By Aman Sardana
“It was a cloudy Seattle day in late 1980, and Bill Gates, the young chairman of a tiny company called Microsoft, had an appointment with IBM that would shape the destiny of the industry for decades to come. He went into a room full of IBM lawyers, all dressed in immaculately tailored suits. Bill’s suit was rumpled and ill-fitting, but it didn’t matter. He wasn’t here to win a fashion competition.” – The Triumph of the Nerds(A Documentary)
Over the course of the day, a contract was worked out whereby IBM would purchase, for a one-time fee of about $80,000, perpetual rights to Gates’ MS-DOS operating system for its upcoming PC. IBM also licensed Microsoft’s BASIC programming language, all that company’s other languages, and several of its fledging applications. The smart move would have been for Gates to insist on a royalty so that his company would make a small amount of money for every PC that IBM sold.
But Gates wasn’t smart. He was smarter.
IBM ignored the personal computer industry long enough that it was forced to rush out a PC design that was easy (and legal) to clone. Having done so, the company immediately wanted to put the genie back in the bottle and take the industry back from the copycats. When IBM announced the PS/2 and OS/2, many industry pundits seriously thought the company could do it.

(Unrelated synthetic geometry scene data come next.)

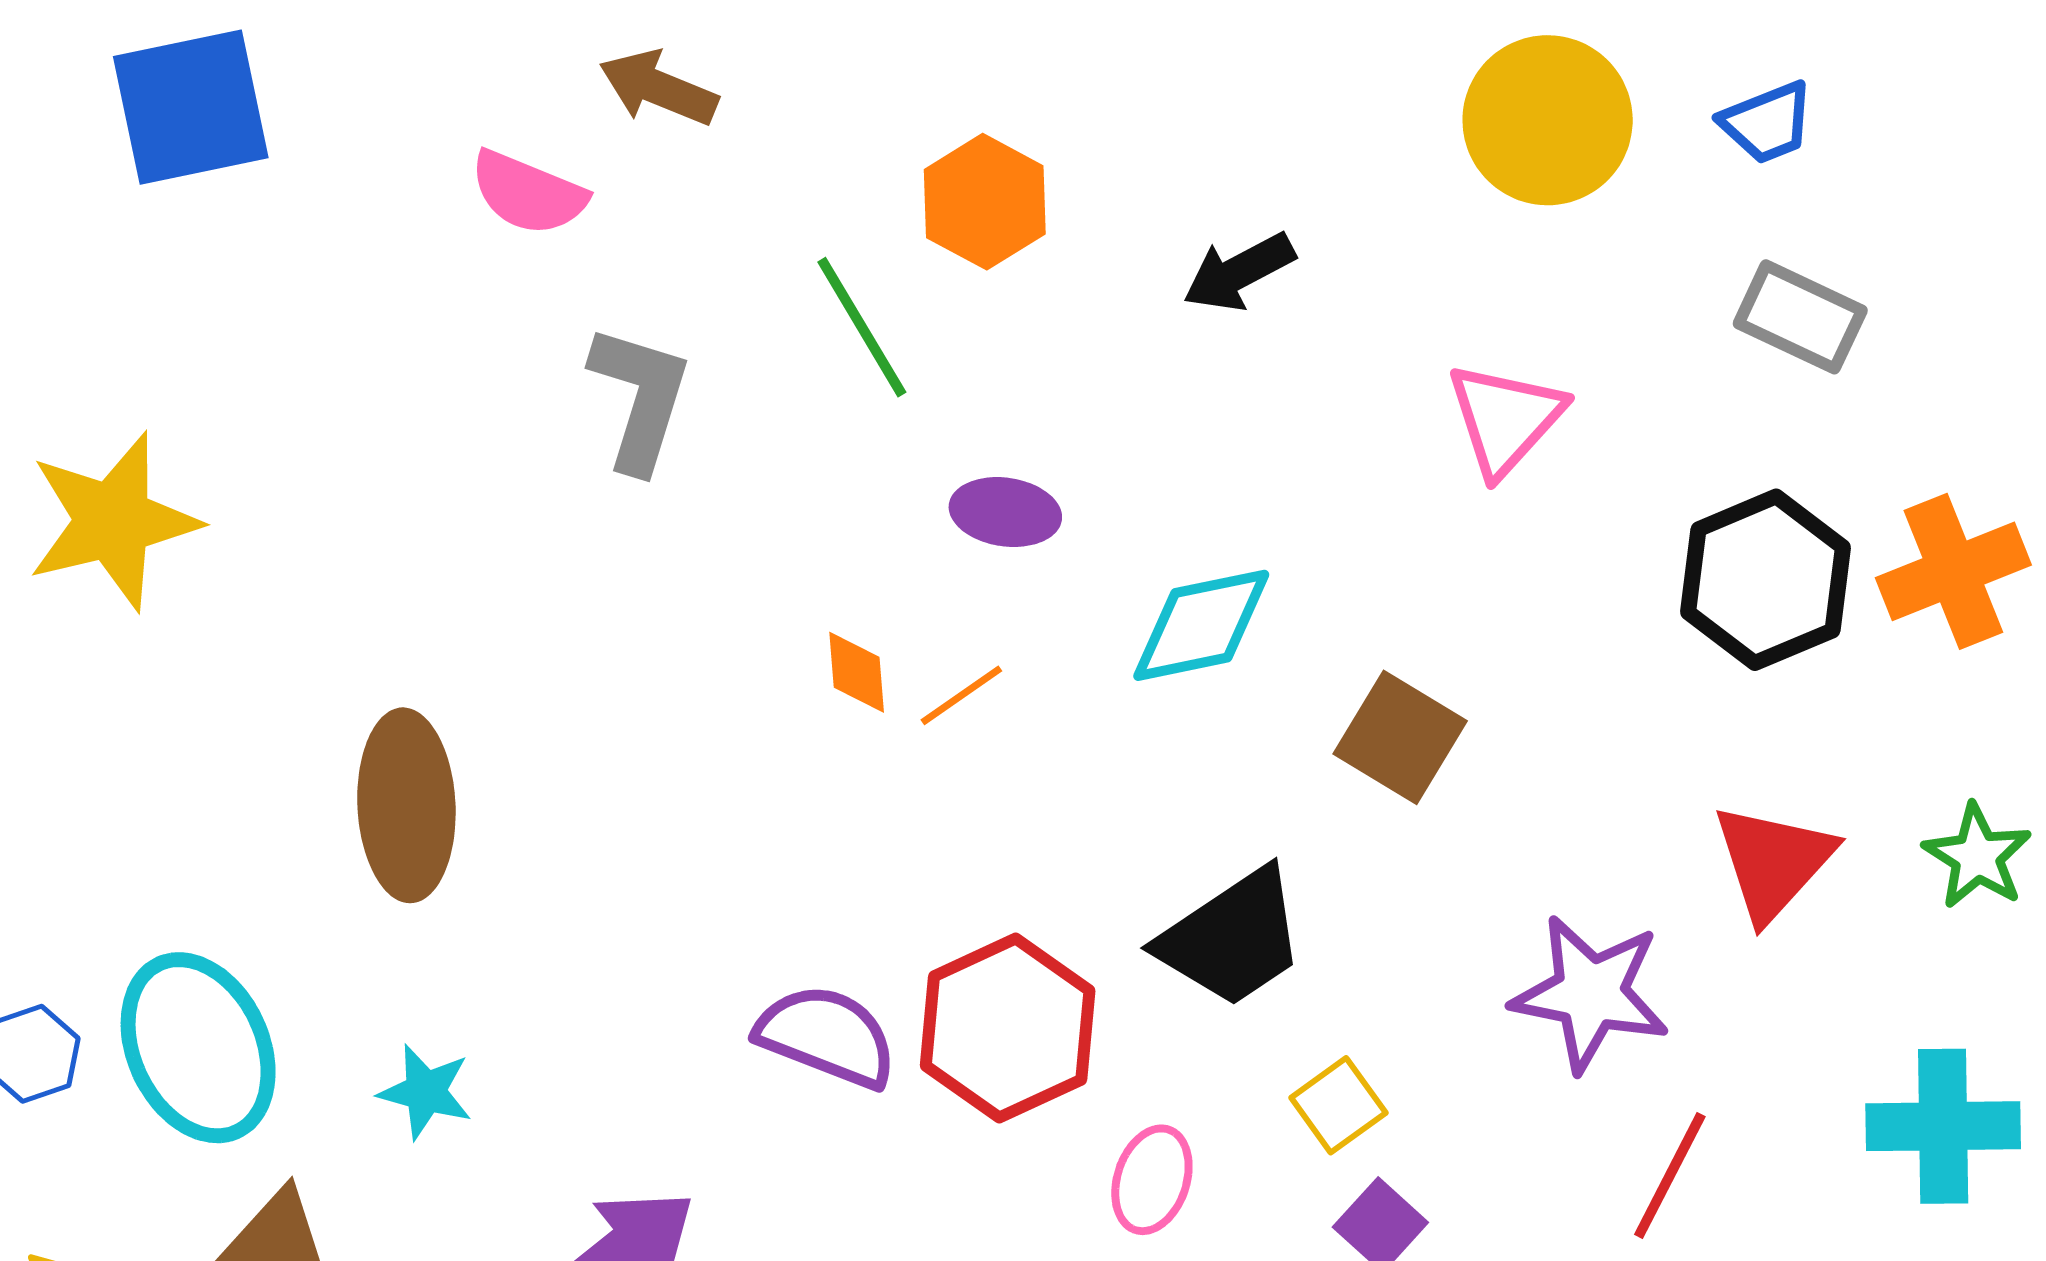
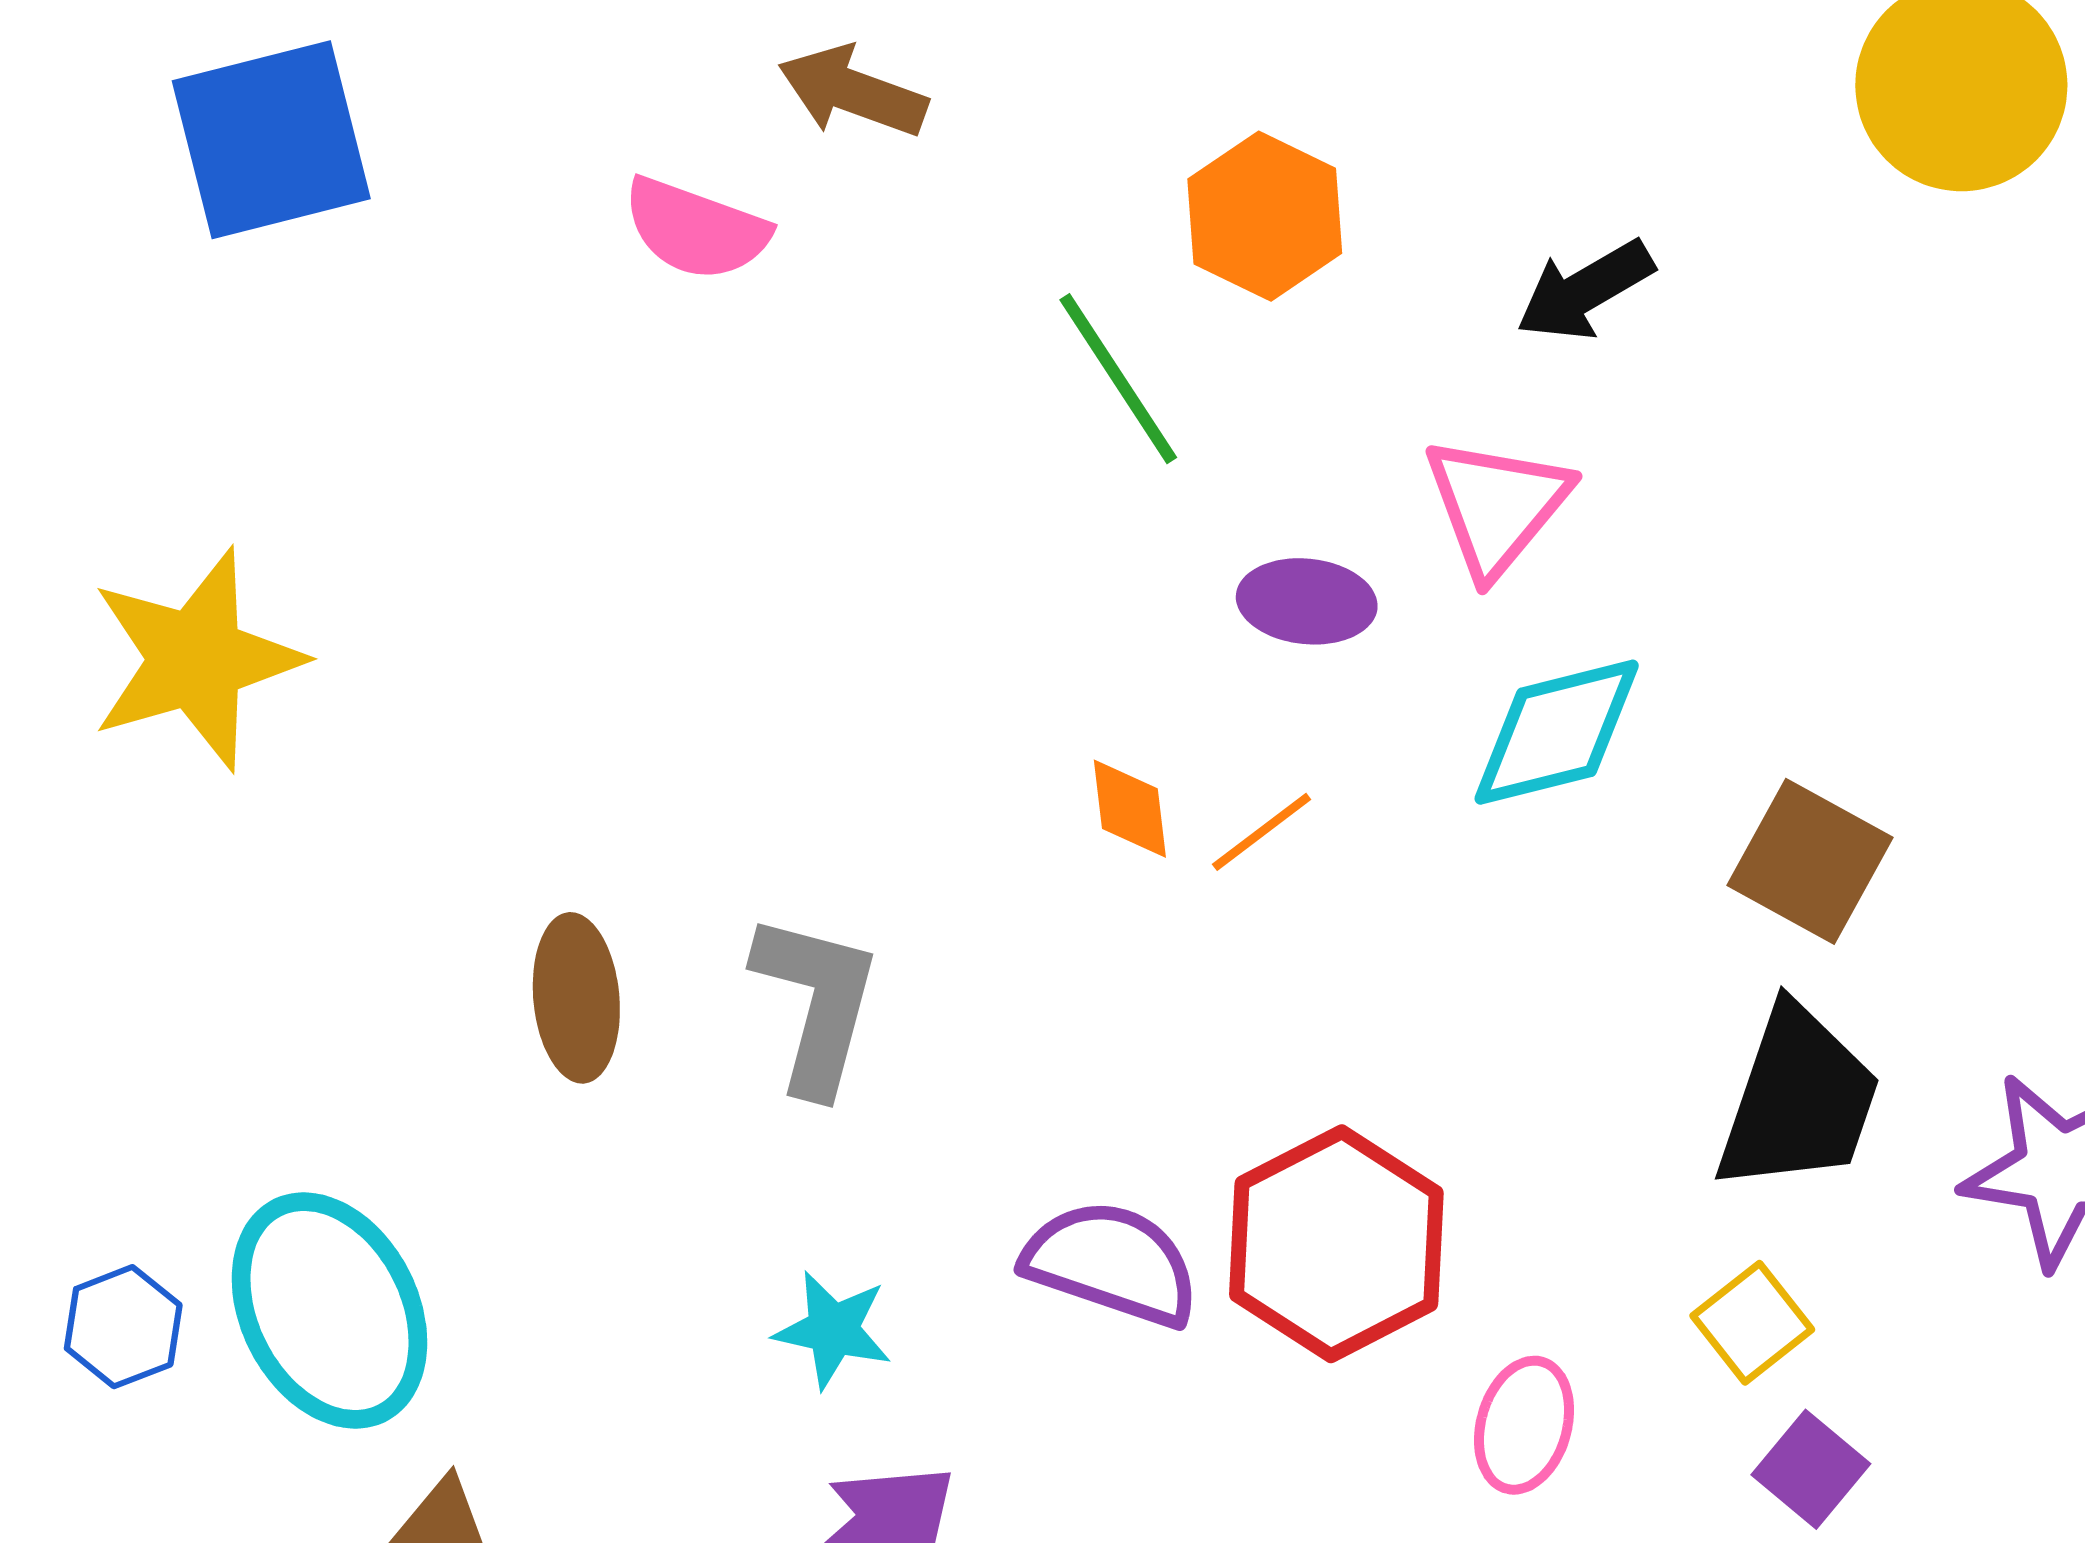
gray L-shape: (640, 398) -> (816, 1003), moved
pink triangle: (1505, 419) -> (1497, 506), moved
brown ellipse: (406, 805) -> (576, 998), size x0.7
black trapezoid: (1232, 938) -> (1798, 1100), moved, turned -35
cyan star: (425, 1092) -> (833, 1330), moved

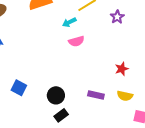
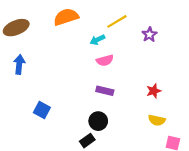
black circle: (56, 95) -> (98, 121), moved
purple rectangle: (96, 95) -> (105, 91), moved

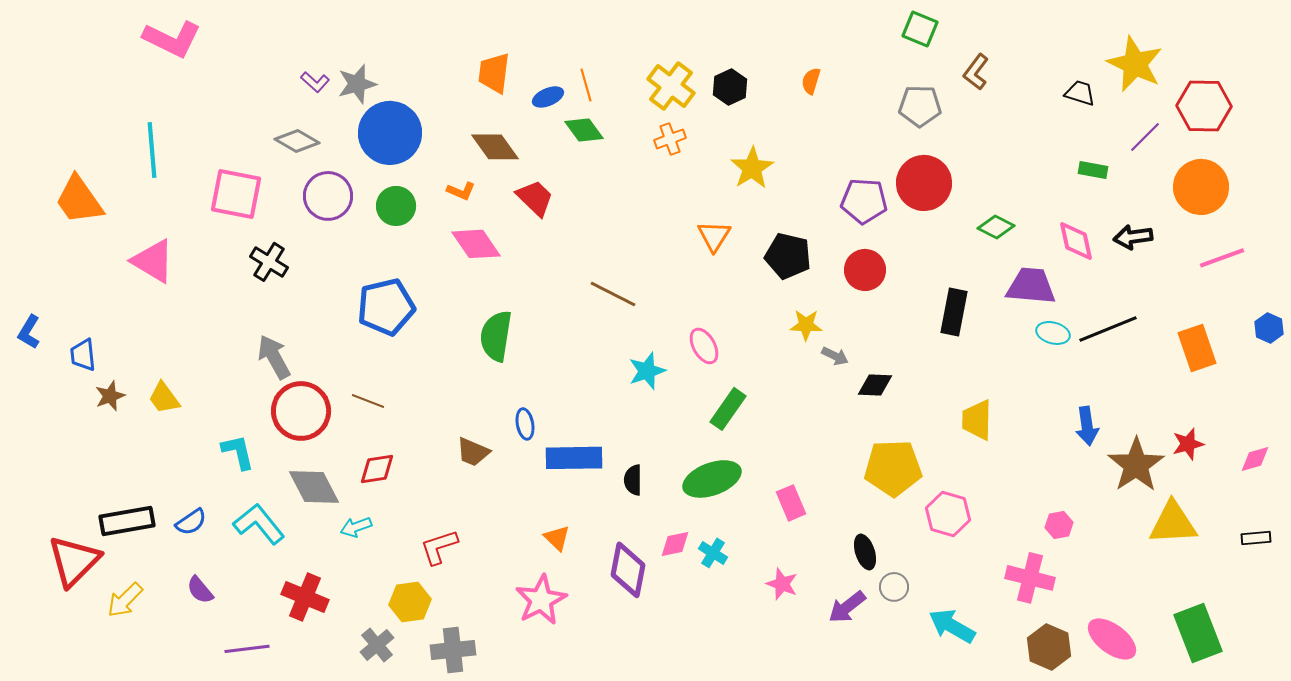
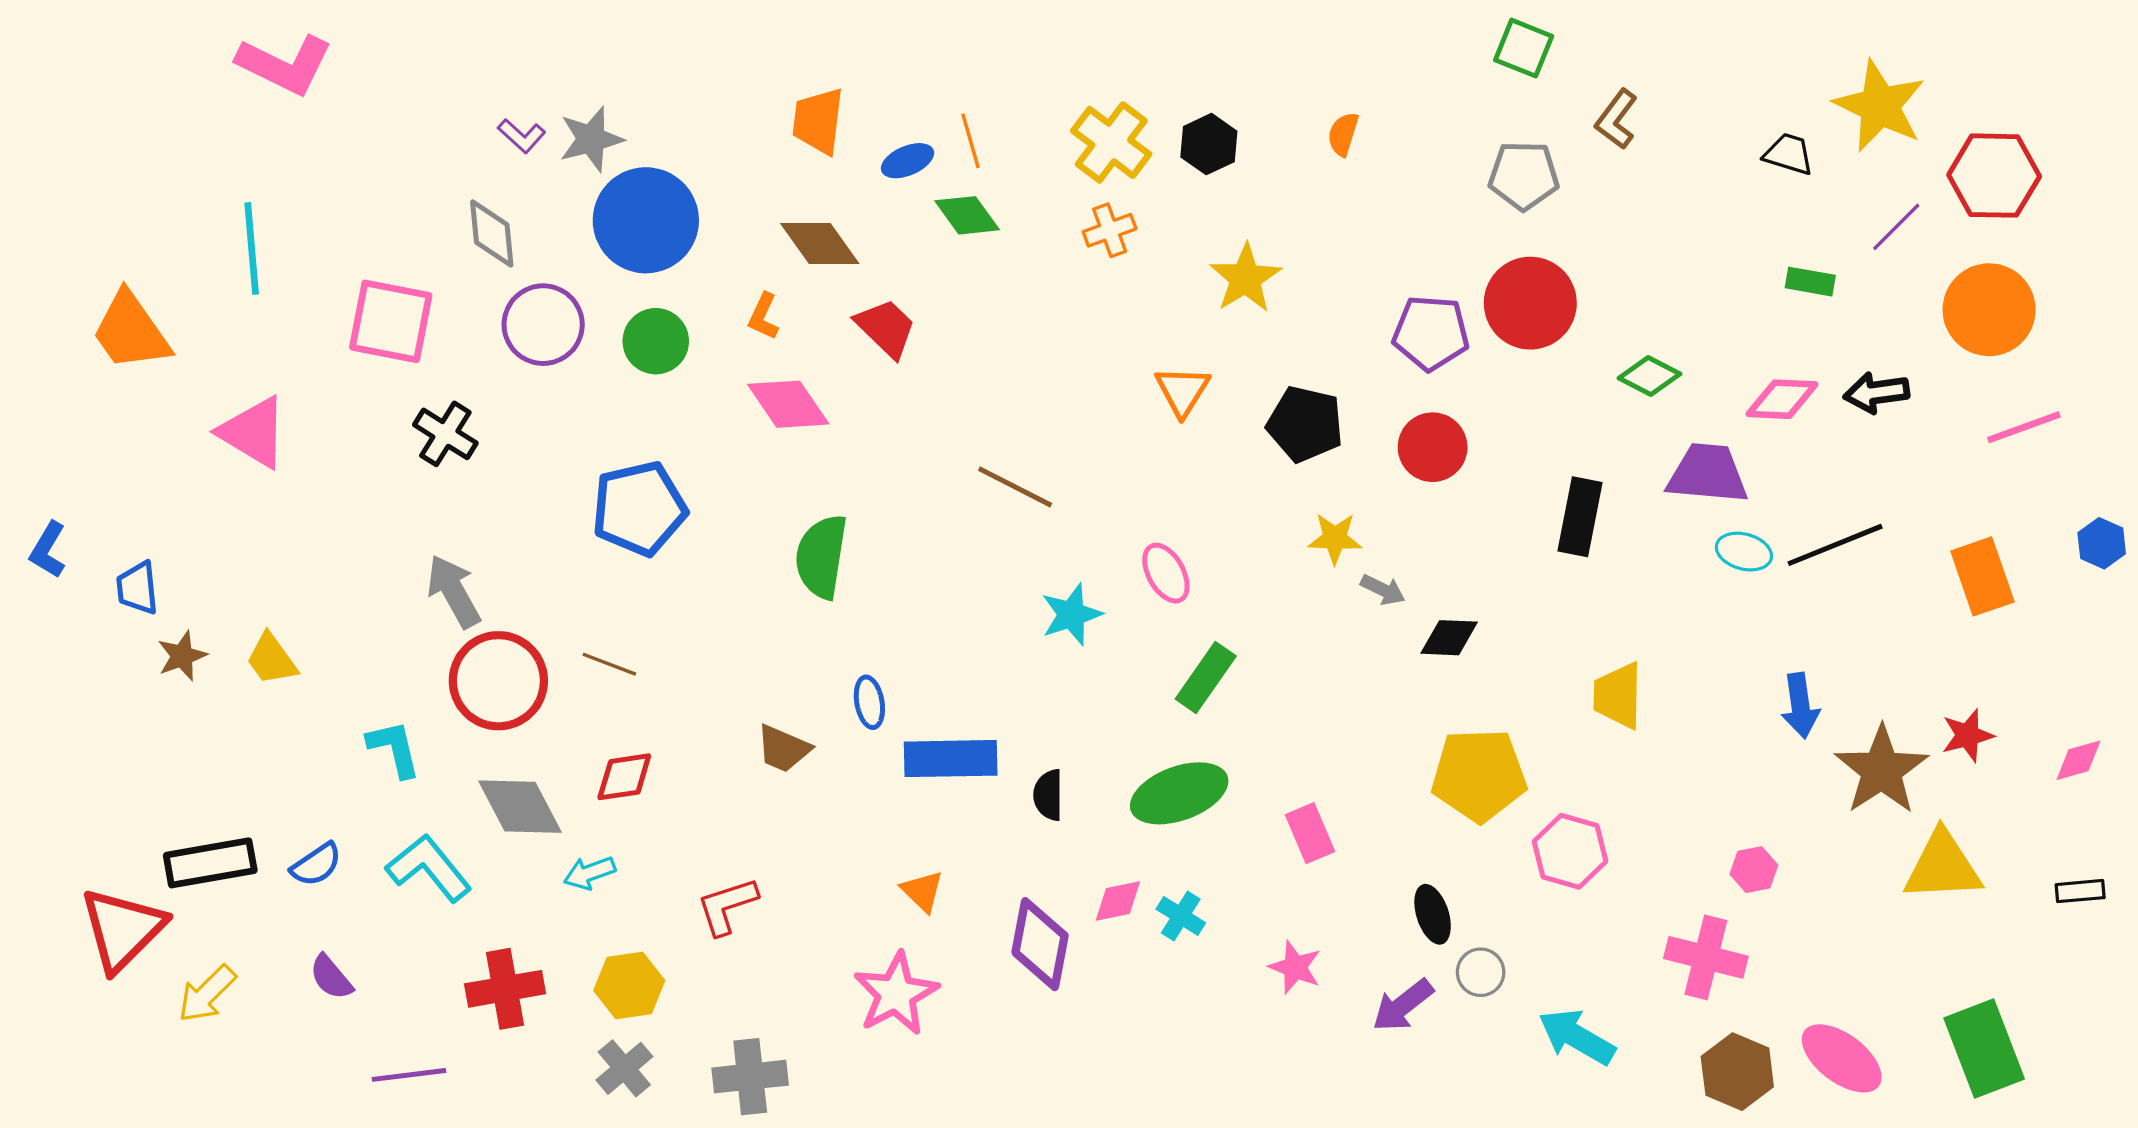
gray diamond: (297, 141) -> (492, 234), turned 54
orange L-shape: (461, 191) -> (763, 316), turned 92
pink diamond: (1076, 241) -> (1782, 399), turned -75
red cross: (305, 597) -> (505, 989), turned -33
yellow hexagon: (410, 602) -> (629, 985), moved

So why did IBM fail so badly with OS/2? Why was Microsoft able to deftly cut IBM out of the picture and then beat it to death with Windows? And more importantly, are there any lessons from this story that might apply to hardware and software companies today?
Unfortunately, IBM was being pulled in two directions. The company’s legacy mainframe division didn’t want any PCs that were too powerful, lest they take away the market for big iron. The PC division just wanted to sell lots of personal computers and didn’t care what it had to do in order to meet that goal. This fighting went back and forth, resulting in agonizing situations such as IBM’s own low-end Aptivas (Newer Alpha) being unable to run OS/2 properly and the PC division promoting Windows instead!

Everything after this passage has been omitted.